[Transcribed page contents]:
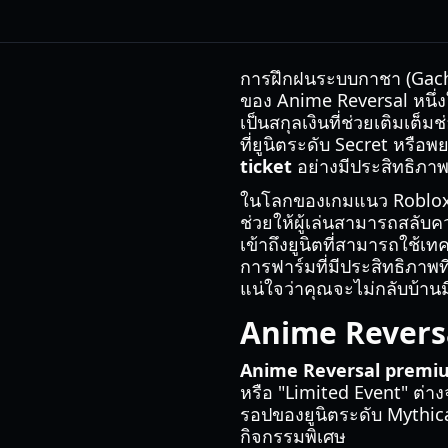
การฝึกฝนระบบกาชา (Gacha) 
ของ Anime Reversal หนึ่งใ
เป็นสกุลเงินที่ช่วยเติมเต็
ที่ยูนิตระดับ Secret หรือพ
ticket
อย่างมีประสิทธิภาพ
ในโลกของเกมแนว Roblox t
ช่วยให้ผู้เล่นสามารถสลับค
เข้าถึงยูนิตที่สามารถใช้เท
การฟาร์มที่มีประสิทธิภาพที
แน่ใจว่าคุณจะไม่กลับบ้านม
Anime Reversa
Anime Reversal premiu
หรือ "Limited Event" ต่าง
รอปของยูนิตระดับ Mythica
กิจกรรมพิเศษ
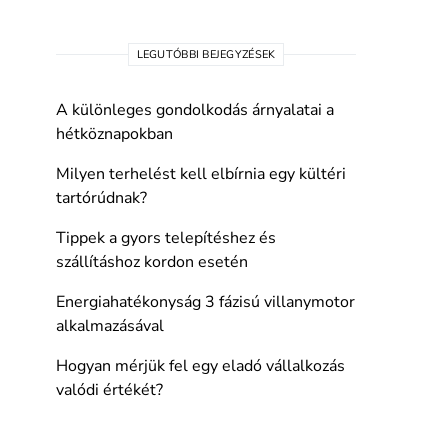
LEGUTÓBBI BEJEGYZÉSEK
A különleges gondolkodás árnyalatai a
hétköznapokban
Milyen terhelést kell elbírnia egy kültéri
tartórúdnak?
Tippek a gyors telepítéshez és
szállításhoz kordon esetén
Energiahatékonyság 3 fázisú villanymotor
alkalmazásával
Hogyan mérjük fel egy eladó vállalkozás
valódi értékét?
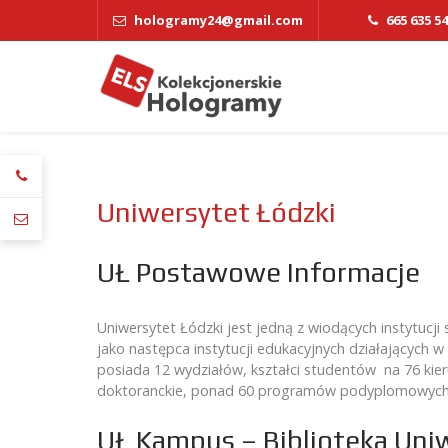
hologramy24@gmail.com
665 635 5
Uniwersytet Łódzki
UŁ Postawowe Informacje
Uniwersytet Łódzki jest jedną z wiodących instytucj
jako następca instytucji edukacyjnych działających 
posiada 12 wydziałów, kształci studentów na 76 kier
doktoranckie, ponad 60 programów podyplomowych,
UŁ Kampus – Biblioteka Uni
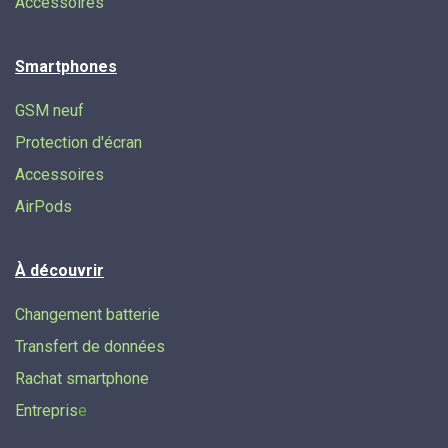
Accessoires
Smartphones
GSM neuf
Protection d'écran
Accessoires
AirPods
À découvrir
Changement batterie
Transfert de données​
Rachat smartphone
Entrepris
e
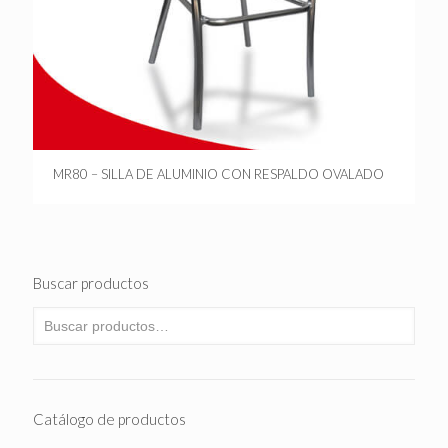
MR80 – SILLA DE ALUMINIO CON RESPALDO OVALADO
Buscar productos
Catálogo de productos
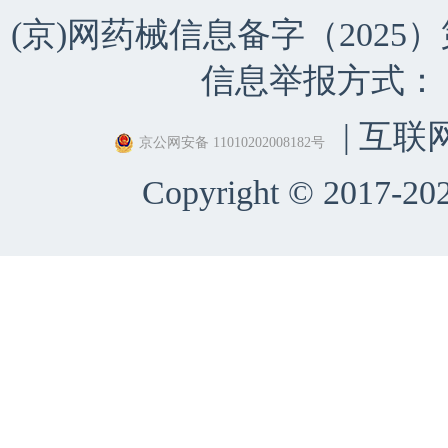
(京)网药械信息备字（2025）第 
信息举报方式：（010）
| 互联
京公网安备 11010202008182号
Copyright © 2017-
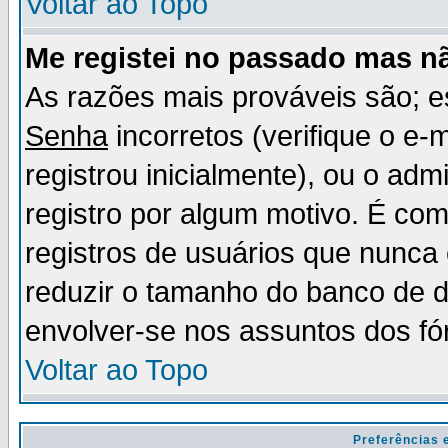
Voltar ao Topo
Me registei no passado mas n
As razões mais prováveis são; 
Senha
incorretos (verifique o e-
registrou inicialmente), ou o adm
registro por algum motivo. É c
registros de usuários que nunc
reduzir o tamanho do banco de d
envolver-se nos assuntos dos fó
Voltar ao Topo
Preferências 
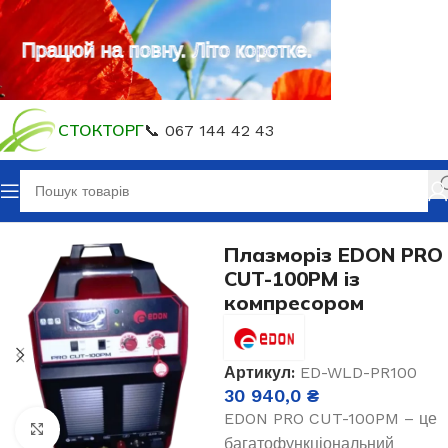
Працюй на повну. Літо коротке.
СТОКТОРГ
📞 067 144 42 43
Зварювальне обладнання
Зварювання електродом MMA
Плазморіз EDON PRO
CUT-100PM із
компресором
Артикул:
ED-WLD-PR100
30 940,0
₴
EDON PRO CUT-100PM – це
Клацніть, щоб збільшити
багатофункціональний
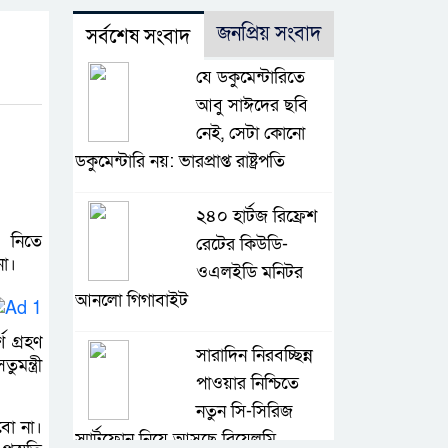
জনপ্রিয় সংবাদ
সর্বশেষ সংবাদ
যে ডকুমেন্টারিতে
আবু সাঈদের ছবি
নেই, সেটা কোনো
ডকুমেন্টারি নয়: ভারপ্রাপ্ত রাষ্ট্রপতি
২৪০ হার্টজ রিফ্রেশ
 নিতে
রেটের কিউডি-
না।
ওএলইডি মনিটর
আনলো গিগাবাইট
 গ্রহণ
সারাদিন নিরবচ্ছিন্ন
ন্ত্রী
পাওয়ার নিশ্চিতে
নতুন সি-সিরিজ
বো না।
স্মার্টফোন নিয়ে আসছে রিয়েলমি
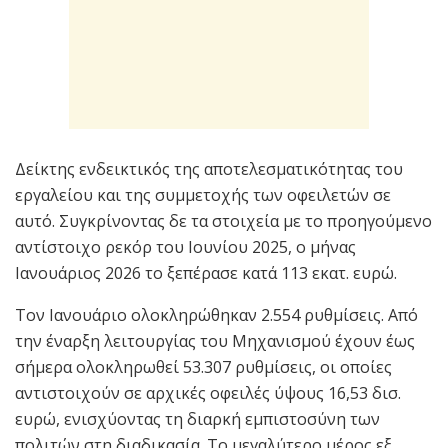
Δείκτης ενδεικτικός της αποτελεσματικότητας του
εργαλείου και της συμμετοχής των οφειλετών σε
αυτό. Συγκρίνοντας δε τα στοιχεία με το προηγούμενο
αντίστοιχο ρεκόρ του Ιουνίου 2025, ο μήνας
Ιανουάριος 2026 το ξεπέρασε κατά 113 εκατ. ευρώ.
Τον Ιανουάριο ολοκληρώθηκαν 2.554 ρυθμίσεις. Από
την έναρξη λειτουργίας του Μηχανισμού έχουν έως
σήμερα ολοκληρωθεί 53.307 ρυθμίσεις, οι οποίες
αντιστοιχούν σε αρχικές οφειλές ύψους 16,53 δισ.
ευρώ, ενισχύοντας τη διαρκή εμπιστοσύνη των
πολιτών στη διαδικασία. To μεγαλύτερο μέρος εξ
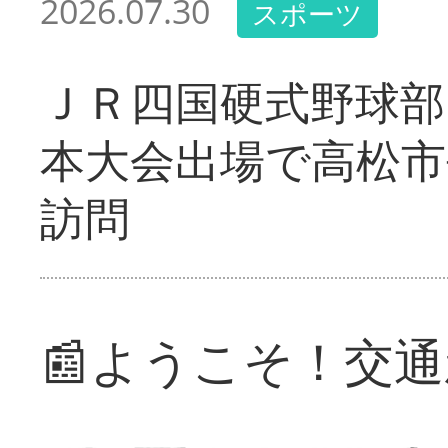
2026.07.30
スポーツ
ＪＲ四国硬式野球部
本大会出場で高松市
訪問
📰ようこそ！交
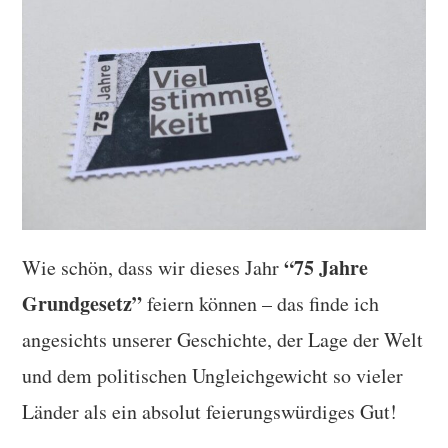
TUTORIALS
WORKSHOPS
PAPIERLIEBE AM
MONTAG
IMPRESSUM
“75 Jahre
Wie schön, dass wir dieses Jahr
DATENSCHUTZ
Grundgesetz”
feiern können – das finde ich
angesichts unserer Geschichte, der Lage der Welt
und dem politischen Ungleichgewicht so vieler
Länder als ein absolut feierungswürdiges Gut!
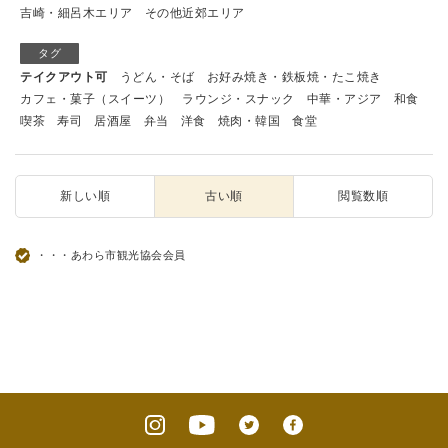
吉崎・細呂木エリア
その他近郊エリア
タグ
テイクアウト可
うどん・そば
お好み焼き・鉄板焼・たこ焼き
カフェ・菓子（スイーツ）
ラウンジ・スナック
中華・アジア
和食
喫茶
寿司
居酒屋
弁当
洋食
焼肉・韓国
食堂
新しい順
古い順
閲覧数順
・・・あわら市観光協会会員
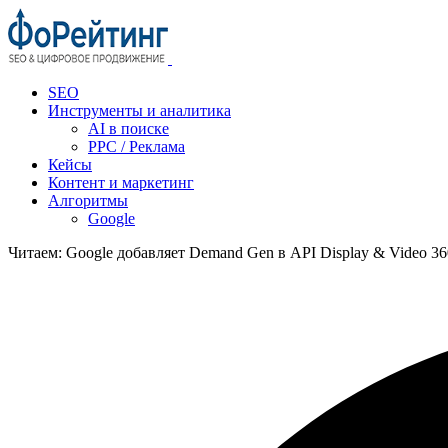
SEO
Инструменты и аналитика
AI в поиске
PPC / Реклама
Кейсы
Контент и маркетинг
Алгоритмы
Google
Читаем:
Google добавляет Demand Gen в API Display & Video 3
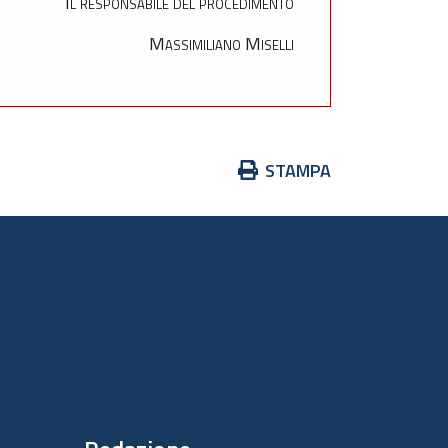
Il responsabile del procedimento
Massimiliano Miselli
Azioni
STAMPA
sul
documento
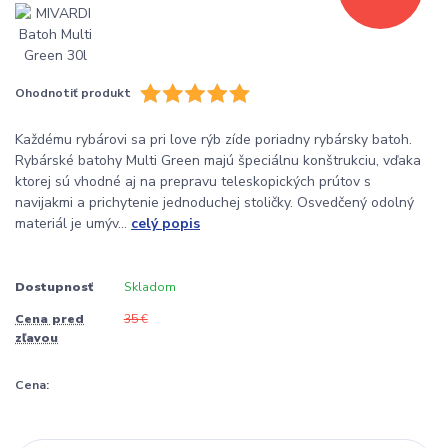
Ohodnotiť produkt
Každému rybárovi sa pri love rýb zíde poriadny rybársky batoh.
Rybárské batohy Multi Green majú špeciálnu konštrukciu, vďaka
ktorej sú vhodné aj na prepravu teleskopických prútov s
navijakmi a prichytenie jednoduchej stoličky. Osvedčený odolný
materiál je umýv...
celý popis
Dostupnosť
Skladom
Cena pred
35 €
zľavou
Cena:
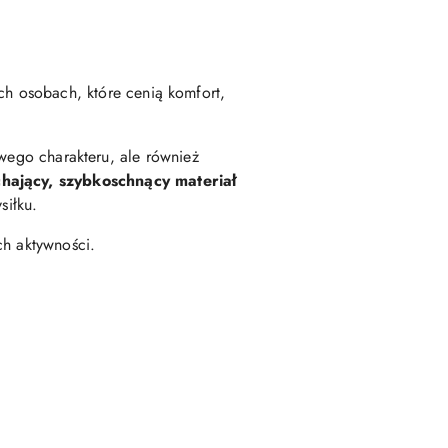
ch osobach, które cenią komfort,
towego charakteru, ale również
hający, szybkoschnący materiał
siłku.
ch aktywności.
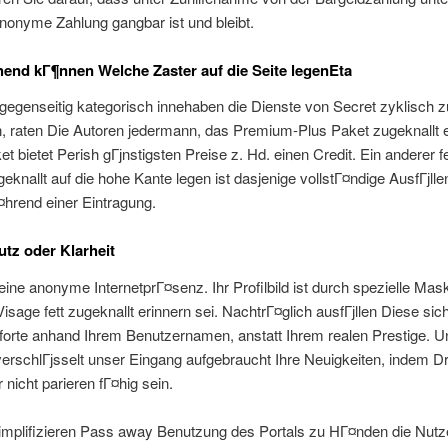
nonyme Zahlung gangbar ist und bleibt.
end kГ¶nnen Welche Zaster auf die Seite legenEta
egenseitig kategorisch innehaben die Dienste von Secret zyklisch z
n, raten Die Autoren jedermann, das Premium-Plus Paket zugeknallt 
t bietet Perish gГјnstigsten Preise z. Hd. einen Credit. Ein anderer f
eknallt auf die hohe Kante legen ist dasjenige vollstГ¤ndige AusfГјlle
¤hrend einer Eintragung.
tz oder Klarheit
 eine anonyme InternetprГ¤senz. Ihr Profilbild ist durch spezielle Mask
Visage fett zugeknallt erinnern sei. NachtrГ¤glich ausfГјllen Diese sich
orte anhand Ihrem Benutzernamen, anstatt Ihrem realen Prestige. U
rschlГјsselt unser Eingang aufgebraucht Ihre Neuigkeiten, indem Dri
 nicht parieren fГ¤hig sein.
implifizieren Pass away Benutzung des Portals zu HГ¤nden die Nutze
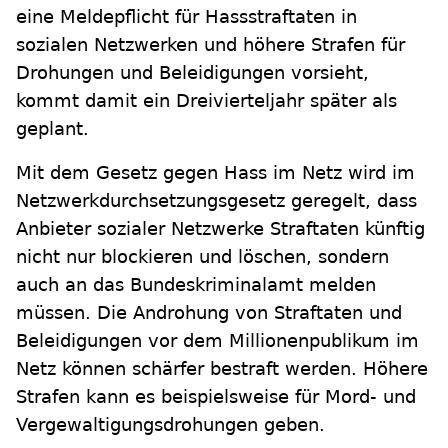
eine Meldepflicht für Hassstraftaten in
sozialen Netzwerken und höhere Strafen für
Drohungen und Beleidigungen vorsieht,
kommt damit ein Dreivierteljahr später als
geplant.
Mit dem Gesetz gegen Hass im Netz wird im
Netzwerkdurchsetzungsgesetz geregelt, dass
Anbieter sozialer Netzwerke Straftaten künftig
nicht nur blockieren und löschen, sondern
auch an das Bundeskriminalamt melden
müssen. Die Androhung von Straftaten und
Beleidigungen vor dem Millionenpublikum im
Netz können schärfer bestraft werden. Höhere
Strafen kann es beispielsweise für Mord- und
Vergewaltigungsdrohungen geben.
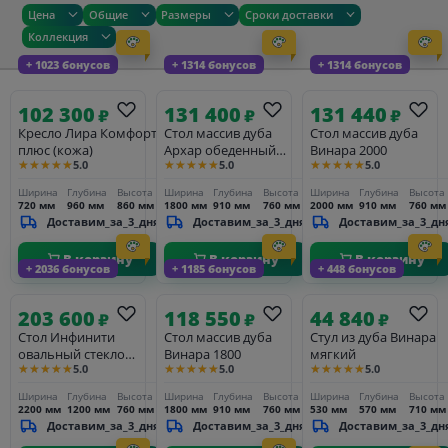
Цена
Общие
Размеры
Сроки доставки
Коллекция
+ 1023 бонусов
+ 1314 бонусов
+ 1314 бонусов
102 300
131 400
131 440
₽
₽
₽
Кресло Лира Комфорт
Стол массив дуба
Стол массив дуба
плюс (кожа)
Архар обеденный
Винара 2000
★★★★★
★★★★★
★★★★★
5.0
5.0
5.0
1800
Ширина
Глубина
Высота
Ширина
Глубина
Высота
Ширина
Глубина
Высота
720 мм
960 мм
860 мм
1800 мм
910 мм
760 мм
2000 мм
910 мм
760 мм
Доставим_за_3_дня
Доставим_за_3_дня
Доставим_за_3_дн
В корзину
В корзину
В корзину
+ 2036 бонусов
+ 1185 бонусов
+ 448 бонусов
203 600
118 550
44 840
₽
₽
₽
Стол Инфинити
Стол массив дуба
Стул из дуба Винара
овальный стекло
Винара 1800
мягкий
★★★★★
★★★★★
★★★★★
5.0
5.0
5.0
двойной 2200
Ширина
Глубина
Высота
Ширина
Глубина
Высота
Ширина
Глубина
Высота
2200 мм
1200 мм
760 мм
1800 мм
910 мм
760 мм
530 мм
570 мм
710 мм
Доставим_за_3_дня
Доставим_за_3_дня
Доставим_за_3_дн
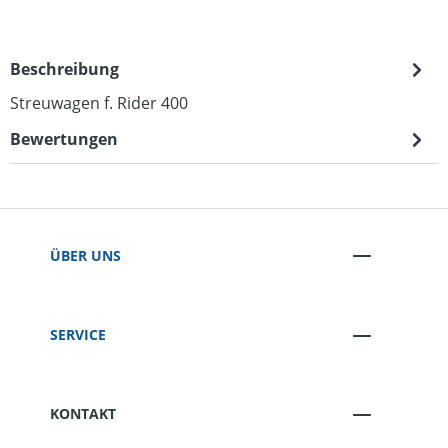
Beschreibung
Streuwagen f. Rider 400
Bewertungen
ÜBER UNS
SERVICE
KONTAKT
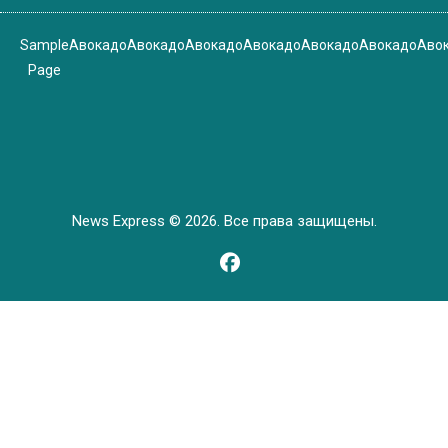
Sample
Авокадо
Авокадо
Авокадо
Авокадо
Авокадо
Авокадо
Аво
Page
News Express © 2026. Все права защищены.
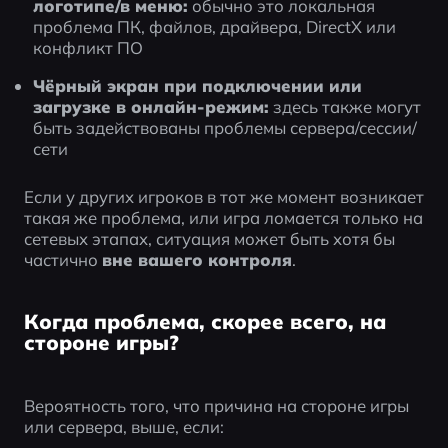
логотипе/в меню:
 обычно это локальная 
проблема ПК, файлов, драйвера, DirectX или 
конфликт ПО
Чёрный экран при подключении или 
загрузке в онлайн-режим:
 здесь также могут 
быть задействованы проблемы сервера/сессии/
сети
Если у других игроков в тот же момент возникает 
такая же проблема, или игра ломается только на 
сетевых этапах, ситуация может быть хотя бы 
частично 
вне вашего контроля
.
Когда проблема, скорее всего, на
стороне игры?
Вероятность того, что причина на стороне игры 
или сервера, выше, если:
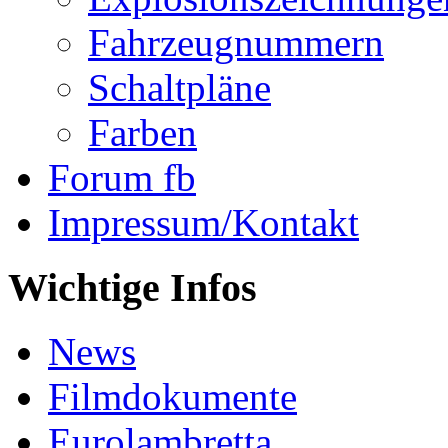
Fahrzeugnummern
Schaltpläne
Farben
Forum fb
Impressum/Kontakt
Wichtige Infos
News
Filmdokumente
Eurolambretta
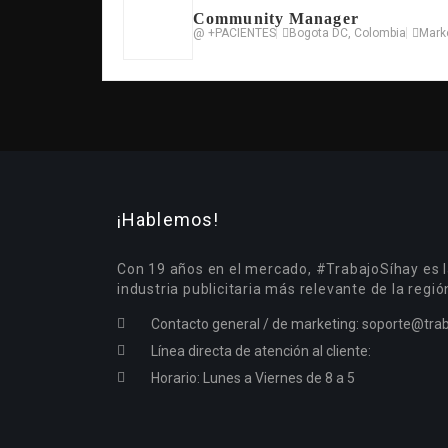
Community Manager
@ +PACIENTES
Bogota DC, Colombia
Mark
¡Hablemos!
Con 19 años en el mercado, #TrabajoSíhay es l
industria publicitaria más relevante de la regió
Contacto general / de marketing:
soporte@trab
Línea directa de atención al cliente:
Horario: Lunes a Viernes de 8 a 5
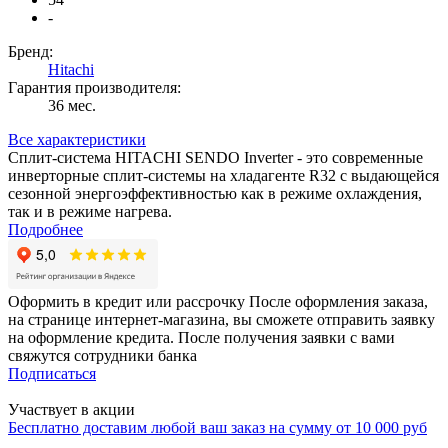
-
Бренд:
Hitachi
Гарантия производителя:
36 мес.
Все характеристики
Сплит-система HITACHI SENDO Inverter - это современные
инверторные сплит-системы на хладагенте R32 с выдающейся
сезонной энергоэффективностью как в режиме охлаждения,
так и в режиме нагрева.
Подробнее
Оформить в кредит или рассрочку
После оформления заказа,
на странице интернет-магазина, вы сможете отправить заявку
на оформление кредита. После получения заявки с вами
свяжутся сотрудники банка
Подписаться
Участвует в акции
Бесплатно доставим любой ваш заказ на сумму от 10 000 руб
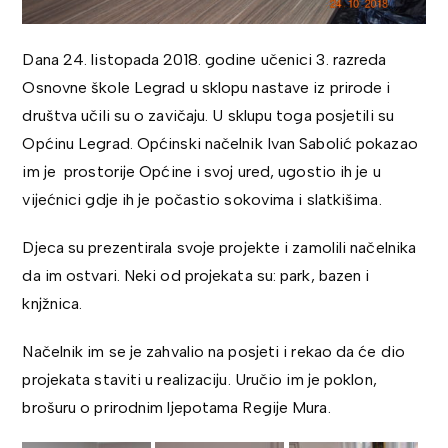
Dana 24. listopada 2018. godine učenici 3. razreda
Osnovne škole Legrad u sklopu nastave iz prirode i
društva učili su o zavičaju. U sklupu toga posjetili su
Općinu Legrad. Općinski načelnik Ivan Sabolić pokazao
im je prostorije Općine i svoj ured, ugostio ih je u
vijećnici gdje ih je počastio sokovima i slatkišima.
Djeca su prezentirala svoje projekte i zamolili načelnika
da im ostvari. Neki od projekata su: park, bazen i
knjžnica.
Načelnik im se je zahvalio na posjeti i rekao da će dio
projekata staviti u realizaciju. Uručio im je poklon,
brošuru o prirodnim ljepotama Regije Mura.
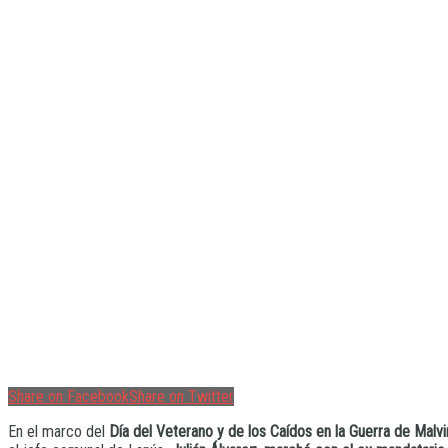
Share on Facebook
Share on Twitter
En el marco del
Día del Veterano y de los Caídos en la Guerra de Malv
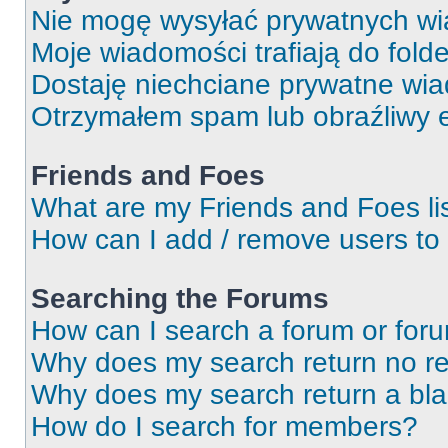
Nie mogę wysyłać prywatnych wi
Moje wiadomości trafiają do fold
Dostaję niechciane prywatne wi
Otrzymałem spam lub obraźliwy e
Friends and Foes
What are my Friends and Foes li
How can I add / remove users to 
Searching the Forums
How can I search a forum or for
Why does my search return no re
Why does my search return a bl
How do I search for members?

[WORK ORDER]: Set the pictures aside and retype exactly the lines above from the line with "Beschreibung" to the line with "Вероятность того, что", both included, adding no others.

[WRITTEN SOLUTION]:
Beschreibung
Streuwagen f. Rider 400
Bewertungen
ÜBER UNS
SERVICE
KONTAKT
Sample
Авокадо
Авокадо
Авокадо
Авокадо
Авокадо
Авокадо
Аво
Page
News Express © 2026. Все права защищены.
логотипе/в меню:
 обычно это локальная 
проблема ПК, файлов, драйвера, DirectX или 
конфликт ПО
Чёрный экран при подключении или 
загрузке в онлайн-режим:
 здесь также могут 
быть задействованы проблемы сервера/сессии/
сети
Если у других игроков в тот же момент возникает 
такая же проблема, или игра ломается только на 
сетевых этапах, ситуация может быть хотя бы 
частично 
вне вашего контроля
.
Когда проблема, скорее всего, на
стороне игры?
Вероятность того, что причина на стороне игры 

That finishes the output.